Lisa Abramowicz is a Bloomberg Gadfly columnist covering the debt markets. She has written about debt markets for Bloomberg News since 2010.

Few people thought Steven Cohen and passive would ever appear in the same sentence. Until now.

Cohen, the hedge-fund manager who became a billionaire by actively trading and betting on stocks, is funneling money to Acorns Grow, an app maker that encourages users to regularly put their spare change in a basket of exchange-traded funds, according to a Wall Street Journal article. Most ETFs are passively managed, meaning that they simply seek to replicate the returns on an index of stocks, bonds or other assets rather than outperform a benchmark.

Cohen's investment in this company is just $2 million, delivered through an early-stage venture fund backed by his Stamford, Connecticut-based family office, Point72 Asset Management. That's a negligible amount considering that Cohen is one of the richest people in the U.S. But this gesture has greater significance.

Even one of the most well-known active money managers, who posted 30 percent annualized returns before he was sidelined after his original firm, SAC Capital, pleaded guilty in 2013 to securities fraud, believes that passive management may have more relevance for younger investors than actively managed funds.

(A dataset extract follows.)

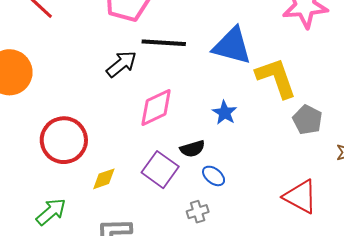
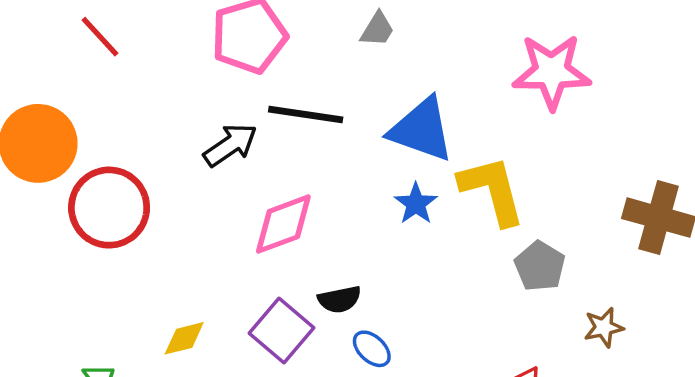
blue star: (225, 113) -> (416, 204), moved
red circle: (64, 140) -> (109, 208), moved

In other words, the trend away from human judgment toward passive investments is going to continue, leading to further restructuring in the investment-management industry. Already in the past few years, passive funds have experienced huge inflows while active ones have suffered withdrawals. While there are spots where active management may regularly outperform going forward, it's hard to see what can change this broader trend toward ETFs. 

Meteoric Rise
ETFs have experienced a much sharper increase in assets than mutual funds in the past decade
Source:, Investment Company Institute

That's a much deeper interpretation than Cohen's team would give to this investment. Pete Casella, a partner at Cohen's Point72 Ventures, said the stake was "not an existential call on the future of passive investment" but simply an understanding that young investors who bet on one stock and lose may be turned off from investing forever, according to the Wall Street Journal article.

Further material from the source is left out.